### Prompt
For every record beneath this instruction, give an exact repetition, omitting images.

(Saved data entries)
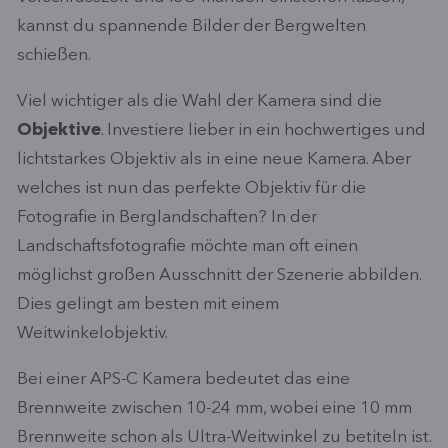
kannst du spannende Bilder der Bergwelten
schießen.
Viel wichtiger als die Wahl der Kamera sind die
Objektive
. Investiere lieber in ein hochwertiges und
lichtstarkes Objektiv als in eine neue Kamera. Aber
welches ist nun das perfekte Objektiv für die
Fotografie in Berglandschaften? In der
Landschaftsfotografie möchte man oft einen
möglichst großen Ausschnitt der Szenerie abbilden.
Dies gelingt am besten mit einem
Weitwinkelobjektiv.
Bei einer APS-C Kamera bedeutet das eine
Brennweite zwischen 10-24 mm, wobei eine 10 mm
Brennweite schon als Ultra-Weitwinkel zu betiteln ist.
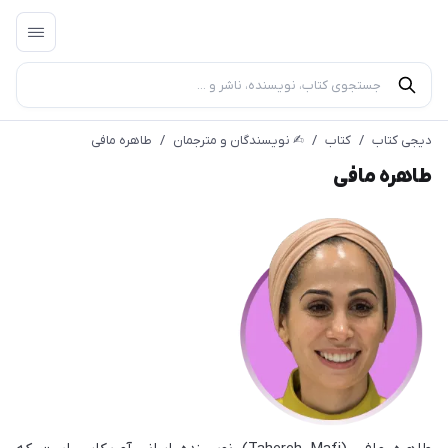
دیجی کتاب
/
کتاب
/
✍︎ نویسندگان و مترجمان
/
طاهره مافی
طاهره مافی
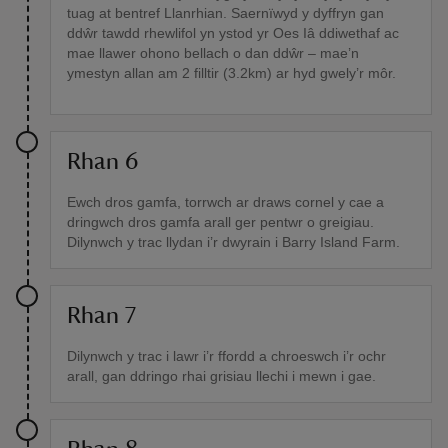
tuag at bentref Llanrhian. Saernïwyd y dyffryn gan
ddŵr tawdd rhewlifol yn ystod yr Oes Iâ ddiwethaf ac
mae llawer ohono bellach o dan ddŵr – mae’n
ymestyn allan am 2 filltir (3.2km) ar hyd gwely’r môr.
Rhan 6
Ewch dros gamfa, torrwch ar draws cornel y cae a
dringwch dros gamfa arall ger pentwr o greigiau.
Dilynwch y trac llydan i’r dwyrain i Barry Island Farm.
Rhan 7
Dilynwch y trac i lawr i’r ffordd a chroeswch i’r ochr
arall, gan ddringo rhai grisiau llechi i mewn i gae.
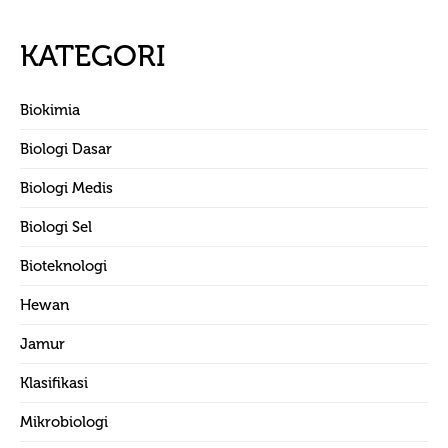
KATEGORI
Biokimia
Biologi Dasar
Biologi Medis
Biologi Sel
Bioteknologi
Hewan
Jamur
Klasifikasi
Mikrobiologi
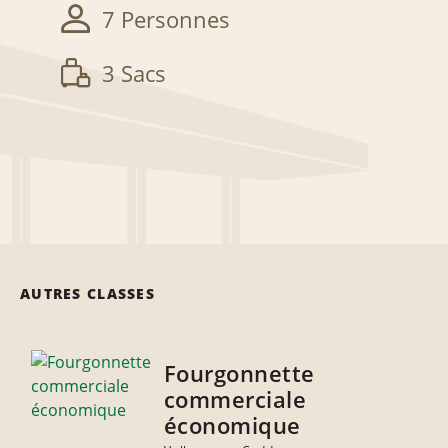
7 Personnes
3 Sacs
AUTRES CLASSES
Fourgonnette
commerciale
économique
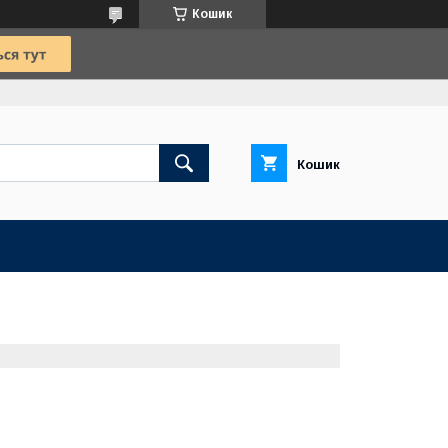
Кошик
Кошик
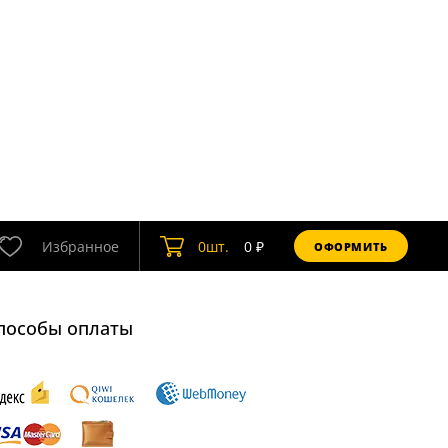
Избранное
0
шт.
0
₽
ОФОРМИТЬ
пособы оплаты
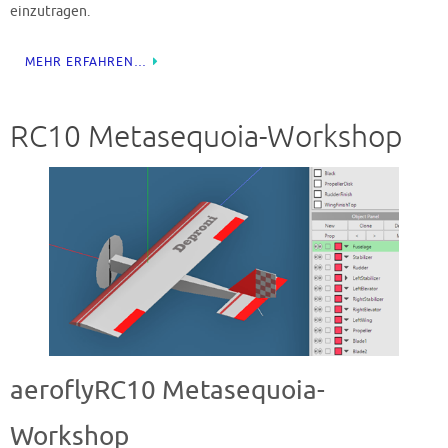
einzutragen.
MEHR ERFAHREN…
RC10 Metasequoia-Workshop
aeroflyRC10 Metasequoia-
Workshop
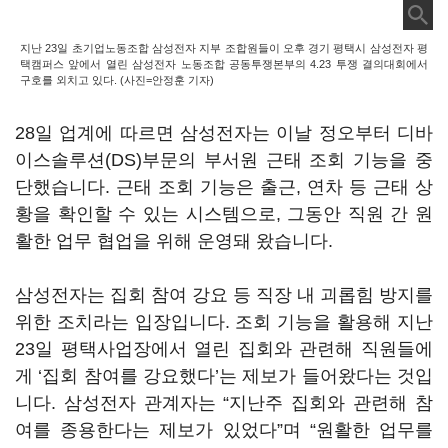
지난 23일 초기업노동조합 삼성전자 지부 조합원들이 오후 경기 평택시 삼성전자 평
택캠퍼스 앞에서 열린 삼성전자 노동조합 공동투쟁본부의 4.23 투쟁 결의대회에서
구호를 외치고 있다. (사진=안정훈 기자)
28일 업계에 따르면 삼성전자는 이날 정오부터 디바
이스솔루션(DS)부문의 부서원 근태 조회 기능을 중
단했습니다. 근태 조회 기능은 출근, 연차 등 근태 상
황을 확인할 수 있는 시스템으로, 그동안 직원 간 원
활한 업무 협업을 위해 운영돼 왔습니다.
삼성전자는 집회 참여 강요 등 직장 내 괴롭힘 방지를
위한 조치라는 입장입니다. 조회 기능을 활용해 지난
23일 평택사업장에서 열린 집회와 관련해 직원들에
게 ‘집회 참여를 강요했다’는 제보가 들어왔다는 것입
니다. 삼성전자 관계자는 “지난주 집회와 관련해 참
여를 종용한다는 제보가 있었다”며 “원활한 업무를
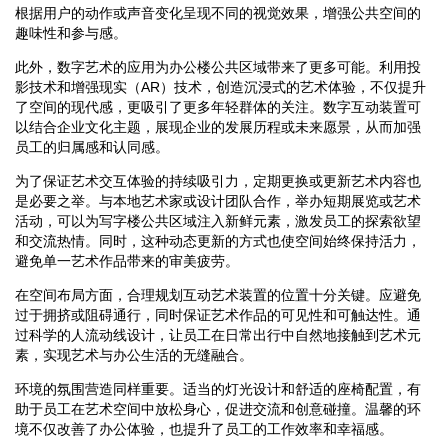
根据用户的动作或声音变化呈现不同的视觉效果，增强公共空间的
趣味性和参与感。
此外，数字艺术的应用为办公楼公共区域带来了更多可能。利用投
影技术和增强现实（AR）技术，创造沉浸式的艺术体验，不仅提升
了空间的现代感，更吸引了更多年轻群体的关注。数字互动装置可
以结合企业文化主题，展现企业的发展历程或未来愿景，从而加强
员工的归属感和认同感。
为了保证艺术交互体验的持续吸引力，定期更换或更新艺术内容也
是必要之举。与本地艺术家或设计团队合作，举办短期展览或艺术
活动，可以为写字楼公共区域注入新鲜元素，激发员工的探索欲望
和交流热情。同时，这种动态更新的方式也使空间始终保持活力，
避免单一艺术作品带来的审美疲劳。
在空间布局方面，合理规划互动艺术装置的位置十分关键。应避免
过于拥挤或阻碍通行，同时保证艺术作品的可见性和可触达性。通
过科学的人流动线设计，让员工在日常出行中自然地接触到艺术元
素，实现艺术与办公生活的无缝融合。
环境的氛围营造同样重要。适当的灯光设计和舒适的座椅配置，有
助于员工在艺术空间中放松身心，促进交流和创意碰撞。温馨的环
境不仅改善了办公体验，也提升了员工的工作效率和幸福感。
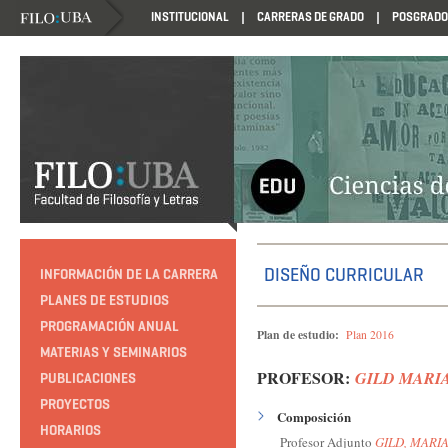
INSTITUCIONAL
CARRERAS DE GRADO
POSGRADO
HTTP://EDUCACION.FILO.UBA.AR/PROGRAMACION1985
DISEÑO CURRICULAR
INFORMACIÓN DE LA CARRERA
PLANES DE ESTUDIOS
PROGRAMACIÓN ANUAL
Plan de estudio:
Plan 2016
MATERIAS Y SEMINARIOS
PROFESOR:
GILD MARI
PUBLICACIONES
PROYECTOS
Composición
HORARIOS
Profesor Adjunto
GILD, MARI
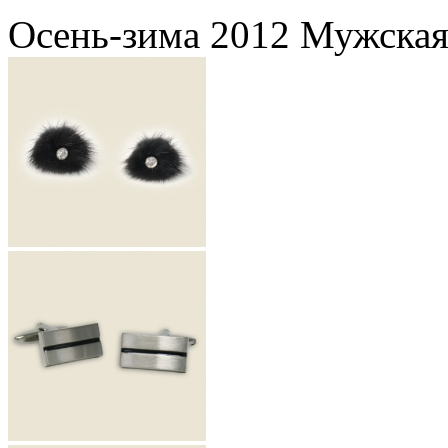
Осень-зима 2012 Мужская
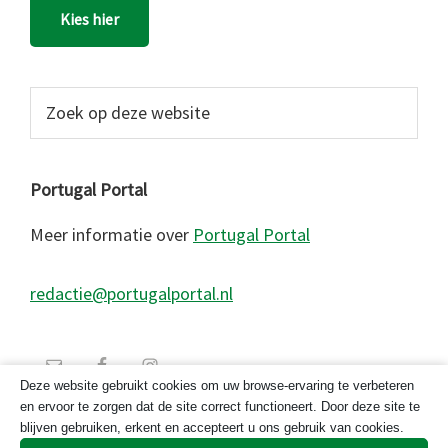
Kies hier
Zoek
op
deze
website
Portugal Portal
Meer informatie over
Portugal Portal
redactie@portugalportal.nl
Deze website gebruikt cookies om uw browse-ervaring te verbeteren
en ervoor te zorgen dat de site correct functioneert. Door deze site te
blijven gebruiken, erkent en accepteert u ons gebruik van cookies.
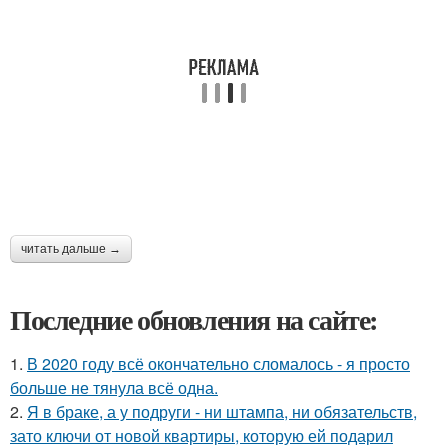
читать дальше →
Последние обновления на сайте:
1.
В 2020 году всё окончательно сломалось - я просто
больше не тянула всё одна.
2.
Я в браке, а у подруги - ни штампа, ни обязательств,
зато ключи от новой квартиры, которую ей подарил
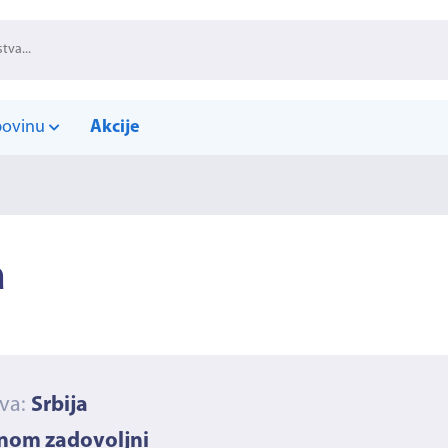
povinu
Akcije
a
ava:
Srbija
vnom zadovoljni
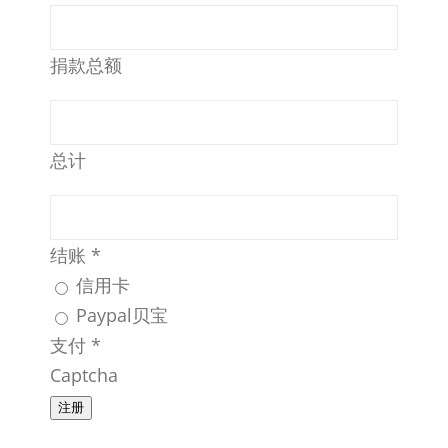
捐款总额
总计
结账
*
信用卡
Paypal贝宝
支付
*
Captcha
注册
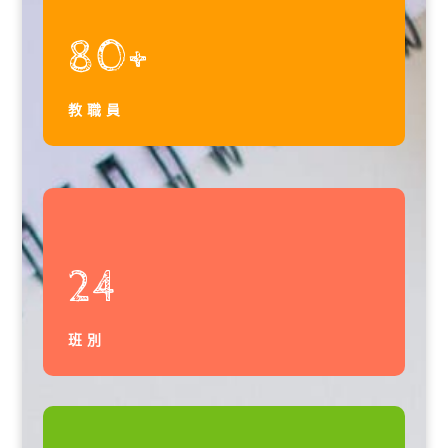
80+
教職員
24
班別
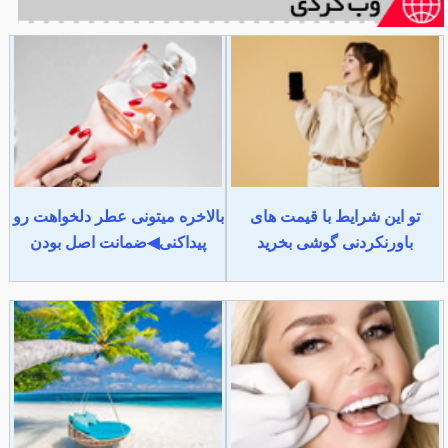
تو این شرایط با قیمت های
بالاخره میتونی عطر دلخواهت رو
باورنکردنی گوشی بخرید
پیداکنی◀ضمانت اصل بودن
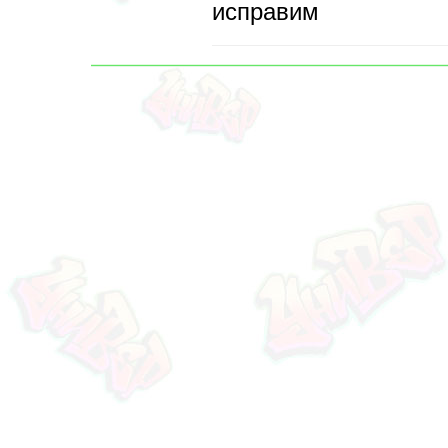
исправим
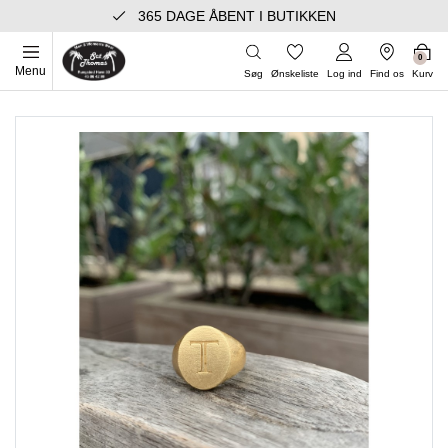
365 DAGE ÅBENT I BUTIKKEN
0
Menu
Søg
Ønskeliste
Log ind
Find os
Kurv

### Response area
kannst du spannende Bilder der Bergwelten
schießen.
Viel wichtiger als die Wahl der Kamera sind die
Objektive
. Investiere lieber in ein hochwertiges und
lichtstarkes Objektiv als in eine neue Kamera. Aber
welches ist nun das perfekte Objektiv für die
Fotografie in Berglandschaften? In der
Landschaftsfotografie möchte man oft einen
möglichst großen Ausschnitt der Szenerie abbilden.
Dies gelingt am besten mit einem
Weitwinkelobjektiv.
Bei einer APS-C Kamera bedeutet das eine
Brennweite zwischen 10-24 mm, wobei eine 10 mm
Brennweite schon als Ultra-Weitwinkel zu betiteln ist.
دیجی کتاب
/
کتاب
/
✍︎ نویسندگان و مترجمان
/
طاهره مافی
طاهره مافی
tuag at bentref Llanrhian. Saernïwyd y dyffryn gan
ddŵr tawdd rhewlifol yn ystod yr Oes Iâ ddiwethaf ac
mae llawer ohono bellach o dan ddŵr – mae’n
ymestyn allan am 2 filltir (3.2km) ar hyd gwely’r môr.
Rhan 6
Ewch dros gamfa, torrwch ar draws cornel y cae a
dringwch dros gamfa arall ger pentwr o greigiau.
Dilynwch y trac llydan i’r dwyrain i Barry Island Farm.
Rhan 7
Dilynwch y trac i lawr i’r ffordd a chroeswch i’r ochr
arall, gan ddringo rhai grisiau llechi i mewn i gae.
KATEGORI
Biokimia
Biologi Dasar
Biologi Medis
Biologi Sel
Bioteknologi
Hewan
Jamur
Klasifikasi
Mikrobiologi
7 Personnes
3 Sacs
AUTRES CLASSES
Fourgonnette
commerciale
économique
Кошик
Кошик
Избранное
0
шт.
0
₽
ОФОРМИТЬ
пособы оплаты
einzutragen.
MEHR ERFAHREN…
RC10 Metasequoia-Workshop
aeroflyRC10 Metasequoia-
Workshop
지난 23일 초기업노동조합 삼성전자 지부 조합원들이 오후 경기 평택시 삼성전자 평
택캠퍼스 앞에서 열린 삼성전자 노동조합 공동투쟁본부의 4.23 투쟁 결의대회에서
구호를 외치고 있다. (사진=안정훈 기자)
28일 업계에 따르면 삼성전자는 이날 정오부터 디바
이스솔루션(DS)부문의 부서원 근태 조회 기능을 중
단했습니다. 근태 조회 기능은 출근, 연차 등 근태 상
황을 확인할 수 있는 시스템으로, 그동안 직원 간 원
활한 업무 협업을 위해 운영돼 왔습니다.
삼성전자는 집회 참여 강요 등 직장 내 괴롭힘 방지를
위한 조치라는 입장입니다. 조회 기능을 활용해 지난
23일 평택사업장에서 열린 집회와 관련해 직원들에
게 ‘집회 참여를 강요했다’는 제보가 들어왔다는 것입
니다. 삼성전자 관계자는 “지난주 집회와 관련해 참
여를 종용한다는 제보가 있었다”며 “원활한 업무를
根据用户的动作或声音变化呈现不同的视觉效果，增强公共空间的
趣味性和参与感。
此外，数字艺术的应用为办公楼公共区域带来了更多可能。利用投
影技术和增强现实（AR）技术，创造沉浸式的艺术体验，不仅提升
了空间的现代感，更吸引了更多年轻群体的关注。数字互动装置可
以结合企业文化主题，展现企业的发展历程或未来愿景，从而加强
员工的归属感和认同感。
为了保证艺术交互体验的持续吸引力，定期更换或更新艺术内容也
是必要之举。与本地艺术家或设计团队合作，举办短期展览或艺术
活动，可以为写字楼公共区域注入新鲜元素，激发员工的探索欲望
和交流热情。同时，这种动态更新的方式也使空间始终保持活力，
避免单一艺术作品带来的审美疲劳。
在空间布局方面，合理规划互动艺术装置的位置十分关键。应避免
过于拥挤或阻碍通行，同时保证艺术作品的可见性和可触达性。通
过科学的人流动线设计，让员工在日常出行中自然地接触到艺术元
素，实现艺术与办公生活的无缝融合。
环境的氛围营造同样重要。适当的灯光设计和舒适的座椅配置，有
助于员工在艺术空间中放松身心，促进交流和创意碰撞。温馨的环
境不仅改善了办公体验，也提升了员工的工作效率和幸福感。
INSTITUCIONAL
CARRERAS DE GRADO
POSGRADO
HTTP://EDUCACION.FILO.UBA.AR/PROGRAMACION1985
DISEÑO CURRICULAR
INFORMACIÓN DE LA CARRERA
PLANES DE ESTUDIOS
PROGRAMACIÓN ANUAL
Plan de estudio:
Plan 2016
MATERIAS Y SEMINARIOS
PROFESOR:
GILD MARI
PUBLICACIONES
PROYECTOS
Composición
HORARIOS
Profesor Adjunto
GILD, MARI
Осень-зима 2012 Мужская
Kies hier
Zoek
op
deze
website
Portugal Portal
Meer informatie over
Portugal Portal
redactie@portugalportal.nl
Deze website gebruikt cookies om uw browse-ervaring te verbeteren
en ervoor te zorgen dat de site correct functioneert. Door deze site te
blijven gebruiken, erkent en accepteert u ons gebruik van cookies.
читать дальше →
Последние обновления на сайте:
1.
В 2020 году всё окончательно сломалось - я просто
больше не тянула всё одна.
2.
Я в браке, а у подруги - ни штампа, ни обязательств,
зато ключи от новой квартиры, которую ей подарил
povinu
Akcije
a
ava:
Srbija
vnom zadovoljni
捐款总额
总计
结账
*
信用卡
Paypal贝宝
支付
*
Captcha
注册
80+
教職員
24
班別
تو این شرایط با قیمت های
بالاخره میتونی عطر دلخواهت رو
باورنکردنی گوشی بخرید
پیداکنی◀ضمانت اصل بودن
исправим
365 DAGE ÅBENT I BUTIKKEN
0
Menu
Søg
Ønskeliste
Log ind
Find os
Kurv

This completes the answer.